Xerrada en línia en anglès amb motiu de la Setmana de la Ciència 2023.

Experiences Working in California’s Silicon Valley of the 1980s

By Alexander A. Grillo, Santa Cruz Institute for Particle Physics, University of California Santa Cruz. Retired.

Introduction by Miguel Ullán (IMB-CNM).

About the talk

The southern part of the San Francisco Bay Area has been the birthplace for many electronic innovations throughout the 20th century and into the 21st. The first radio station in the United States with regularly scheduled programming started in San Jose in 1909; William Shockley set up his Shockley Semiconductor Laboratory in Mountain View in 1956; both cities are in the Santa Clara County of California. Roughly 1970 is typically considered the beginning of what became known as Silicon Valley because of the number of electronics companies supporting each other and competing against each other within the geographical area called Santa Clara Valley and the governmental boundary area of Santa Clara County. The funding for this innovation and growth came largely from venture capital groups, many of which had offices in the same valley. By 1980, much of the necessary structure and protocols for doing business had been established, some of those companies still exist today, some do not. The industry still had much growing to do, new tools to be perfected and advances beyond believed physical limits to be achieved, in order to create what we understand the industry to be today.
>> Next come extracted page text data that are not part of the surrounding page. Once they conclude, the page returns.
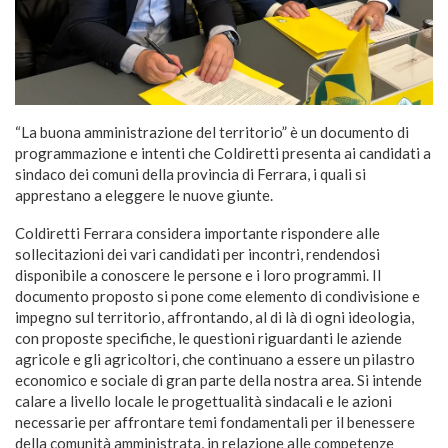
“La buona amministrazione del territorio” è un documento di
programmazione e intenti che Coldiretti presenta ai candidati a
sindaco dei comuni della provincia di Ferrara, i quali si
apprestano a eleggere le nuove giunte.
Coldiretti Ferrara considera importante rispondere alle
sollecitazioni dei vari candidati per incontri, rendendosi
disponibile a conoscere le persone e i loro programmi. Il
documento proposto si pone come elemento di condivisione e
impegno sul territorio, affrontando, al di là di ogni ideologia,
con proposte specifiche, le questioni riguardanti le aziende
agricole e gli agricoltori, che continuano a essere un pilastro
economico e sociale di gran parte della nostra area. Si intende
calare a livello locale le progettualità sindacali e le azioni
necessarie per affrontare temi fondamentali per il benessere
della comunità amministrata, in relazione alle competenze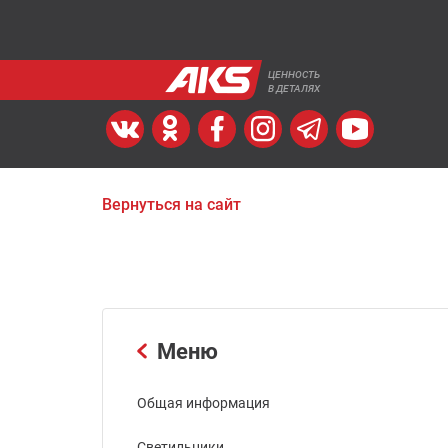
ЦЕННОСТЬ
В ДЕТАЛЯХ
Вернуться на сайт
Меню
Общая информация
Светильники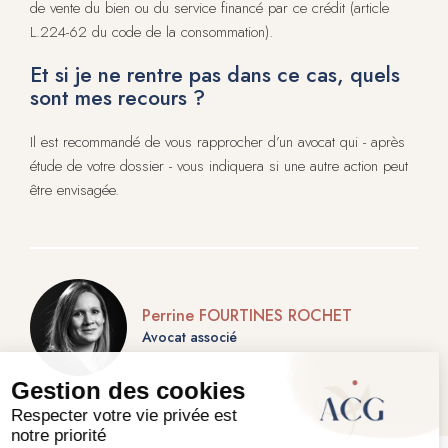
de vente du bien ou du service financé par ce crédit (article
L.224-62 du code de la consommation).
Et si je ne rentre pas dans ce cas, quels
sont mes recours ?
Il est recommandé de vous rapprocher d’un avocat qui - après
étude de votre dossier - vous indiquera si une autre action peut
être envisagée.
Perrine FOURTINES ROCHET
Avocat associé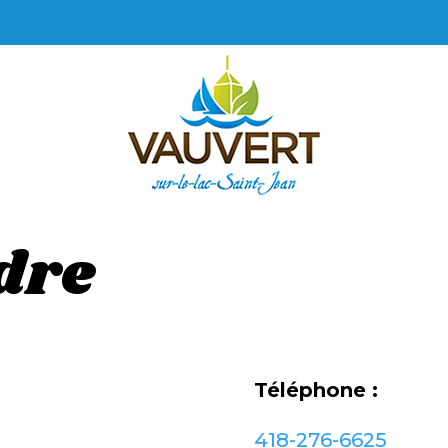
dre
Téléphone :
418-276-6625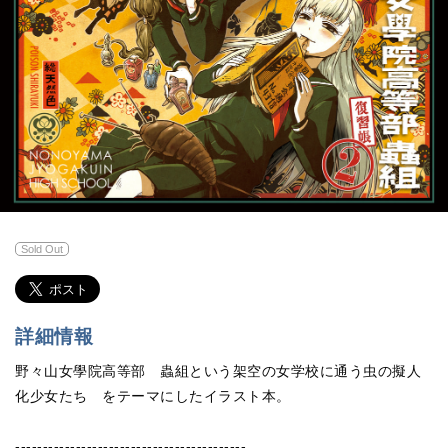
Sold Out
詳細情報
野々山女學院高等部 蟲組という架空の女学校に通う虫の擬人
化少女たち をテーマにしたイラスト本。
------------------------------------------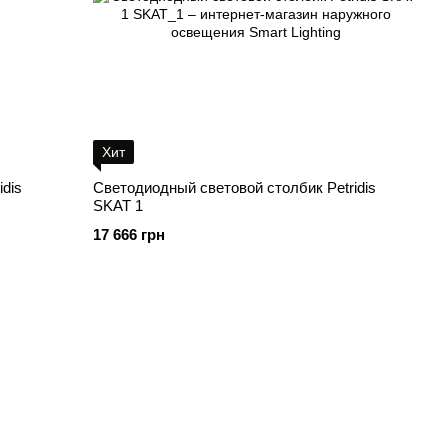
Хит
dis
Светодиодный световой столбик Petridis
SKAT 1
17 666 грн
Контактная информация
+380679346496
+380679346496
+380501989690
+380679346496
skype
Перезвонить вам?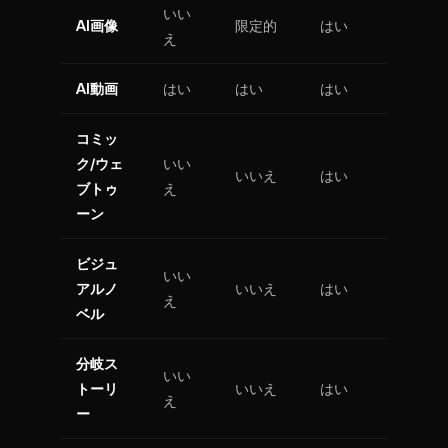
いい
AI画像
限定的
はい
え
AI動画
はい
はい
はい
コミッ
ク/ウェ
いい
いいえ
はい
ブトゥ
え
ーン
ビジュ
いい
アルノ
いいえ
はい
え
ベル
分岐ス
いい
トーリ
いいえ
はい
え
ー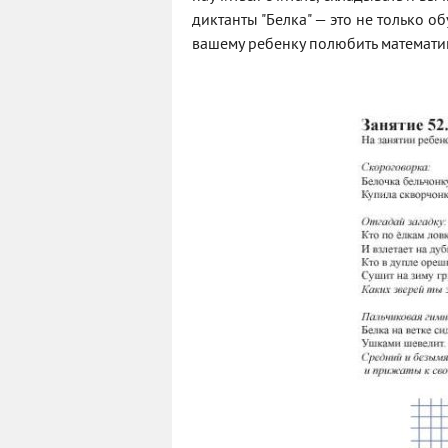
диктанты "Белка" — это не только 
вашему ребенку полюбить математику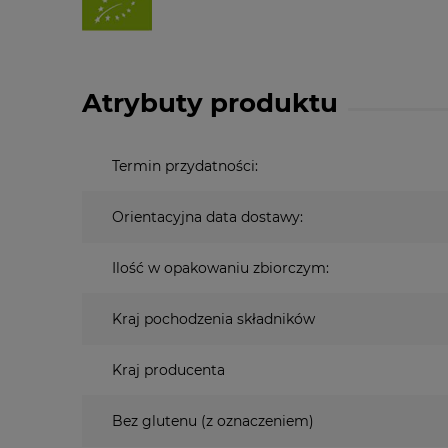
Atrybuty produktu
Termin przydatności:
Orientacyjna data dostawy:
Ilość w opakowaniu zbiorczym:
Kraj pochodzenia składników
Kraj producenta
Bez glutenu (z oznaczeniem)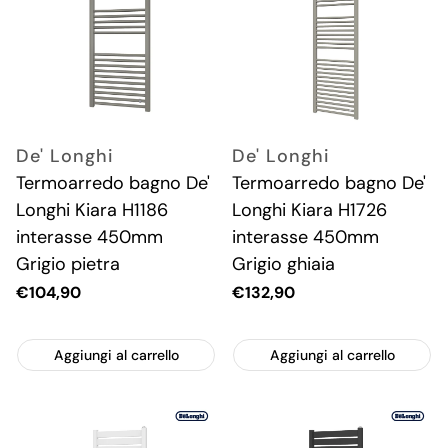
De' Longhi
De' Longhi
Termoarredo bagno De'
Termoarredo bagno De'
Longhi Kiara H1186
Longhi Kiara H1726
interasse 450mm
interasse 450mm
Grigio pietra
Grigio ghiaia
Prezzo
€104,90
Prezzo
€132,90
attuale
attuale
Aggiungi al carrello
Aggiungi al carrello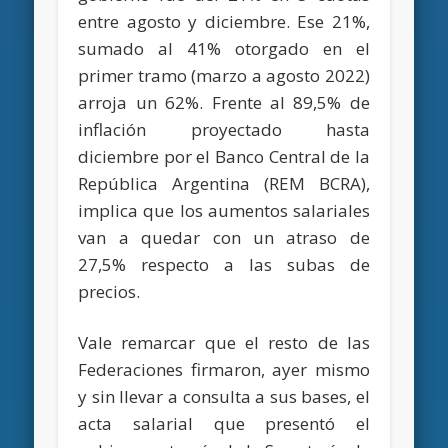
entre agosto y diciembre. Ese 21%,
sumado al 41% otorgado en el
primer tramo (marzo a agosto 2022)
arroja un 62%. Frente al 89,5% de
inflación proyectado hasta
diciembre por el Banco Central de la
República Argentina (REM BCRA),
implica que los aumentos salariales
van a quedar con un atraso de
27,5% respecto a las subas de
precios.
Vale remarcar que el resto de las
Federaciones firmaron, ayer mismo
y sin llevar a consulta a sus bases, el
acta salarial que presentó el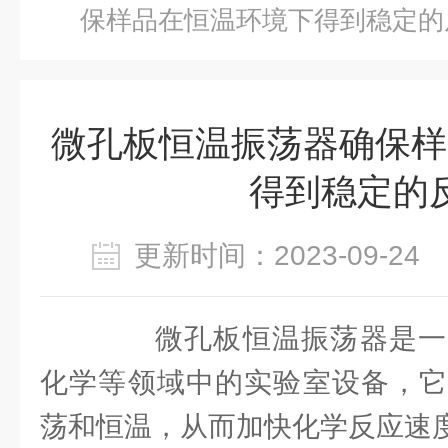
保样品在恒温环境下得到稳定的
微孔板恒温振荡器确保样
得到稳定的
更新时间：2023-09-2
微孔板恒温振荡器是一
化学等领域中的实验室设备，它
荡和恒温，从而加快化学反应速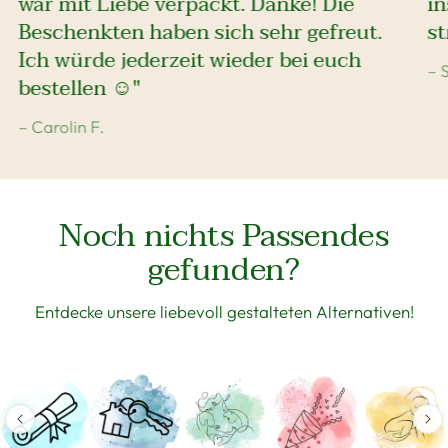
war mit Liebe verpackt. Danke! Die
i
Beschenkten haben sich sehr gefreut.
st
Ich würde jederzeit wieder bei euch
– 
bestellen ☺️"
– Carolin F.
Noch nichts Passendes
gefunden?
Entdecke unsere liebevoll gestalteten Alternativen!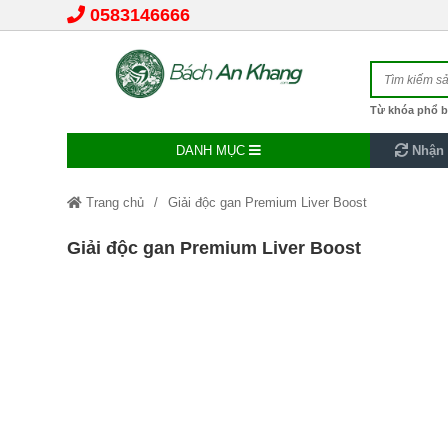
0583146666
Từ khóa phổ b
DANH MỤC
Nhận 
Trang chủ
Giải độc gan Premium Liver Boost
Giải độc gan Premium Liver Boost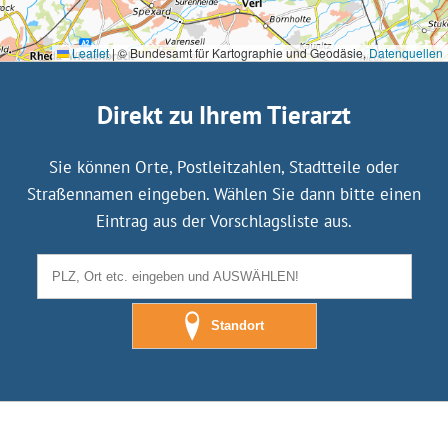
Leaflet
|
© Bundesamt für Kartographie und Geodäsie,
Datenquellen
Direkt zu Ihrem Tierarzt
Sie können Orte, Postleitzahlen, Stadtteile oder
Straßennamen eingeben. Wählen Sie dann bitte einen
Eintrag aus der Vorschlagsliste aus.
Standort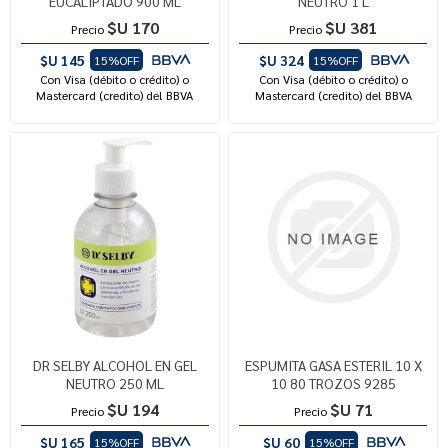
EUCALIPTADO 900 ML
NEUTRO 1 L
$U 170
$U 381
Precio
Precio
$U 145
$U 324
15%OFF
15%OFF
Con Visa (débito o crédito) o
Con Visa (débito o crédito) o
Mastercard (credito) del BBVA
Mastercard (credito) del BBVA
DR SELBY ALCOHOL EN GEL
ESPUMITA GASA ESTERIL 10 X
NEUTRO 250 ML
10 80 TROZOS 9285
$U 194
$U 71
Precio
Precio
$U 165
$U 60
15%OFF
15%OFF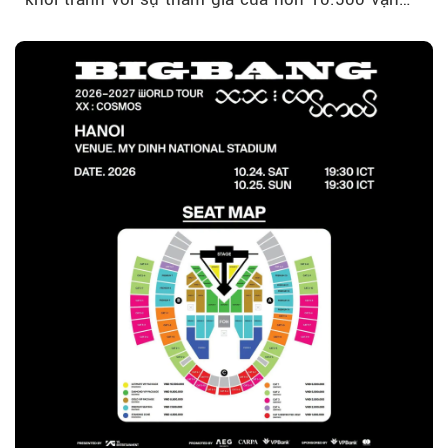
động viên trong nước và quốc tế...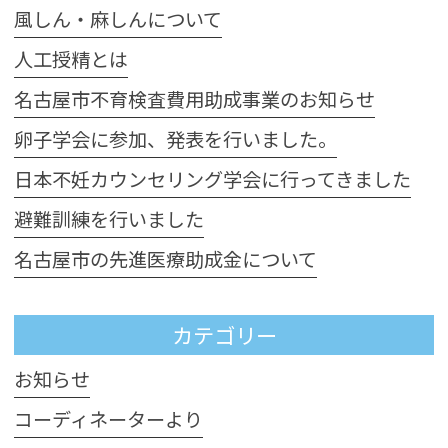
風しん・麻しんについて
人工授精とは
名古屋市不育検査費用助成事業のお知らせ
卵子学会に参加、発表を行いました。
日本不妊カウンセリング学会に行ってきました
避難訓練を行いました
名古屋市の先進医療助成金について
カテゴリー
お知らせ
コーディネーターより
"I will review my experiences working in Silicon Valley in the 1980s, experiences in two so-called “startup” companies and in one of the standard bearers, Intel Corporation. I hope to provide a view of what work in this environment was like then, what were some problems still being worked and the whole “startup” experience, which had many differences from working in a well-established company".

About Alexander A. Grillo

Alexander A. Grillo earned his BS degree with a major in Physics at Stanford University, graduating with distinction and elected to the national honorary Phi Beta Kappa Society in 1971. He later served as the president of its chapter at the University of California Santa Cruz where he was employed. He was awarded a Ph.D. in experimental particle physics by the University of California Santa Cruz in 1980. His thesis was based upon an experiment performed at Fermilab in Illinois. In addition to the normally required full physics analysis of his data, his involvement in the project included early planning, design of the detector systems, electronic readout and sole author of the real-time data acquisition software. Given that experience in instrumentation, he was offered a job in the burgeoning Silicon Valley while still completing his thesis. Over 13 years, he worked for two startup companies and the well-established Intel Corporation. This was in the relatively early years of what became the world-wide electronics integrated circuit and computer industry, when the 8080, 8086 processors were the workhorses and the 80386 was trying to break into production. At the approval to build the Superconducting Super Collider (SSC) in the US, he was offered the opportunity to return to academia, joining a team at UC Santa Cruz to co-lead the construction of its silicon tracker due to his experience in the IC industry complemented by his physics background. Upon the abrupt cancellation of the SSC project, Grillo and his UCSC team, along with other US institutions, joined collaborations of the Large Hadron Collider at CERN in Geneva, Switzerland. As a member of the CERN ATLAS collaboration, he was asked to coordinate the development and construction of the electronics for the Semi-Conductor Tracker (SCT) of the ATLAS Inner Detector (ID). That effort was very successful as demonstrated by that detector successfully operating for well beyond its 10-year target lifetime. Before retirement, Grillo moved his efforts to develop the successor of that ATLAS ID, that is the ATLAS ITk.

He has co-authored over one hundred papers in particle physics, instrumentation for particle physics, and IC testing and failure analysis, contributed a chapter to the book Extreme Environment Electronics and co-owns one patent regarding the Magnetic Bubble Memory Technology.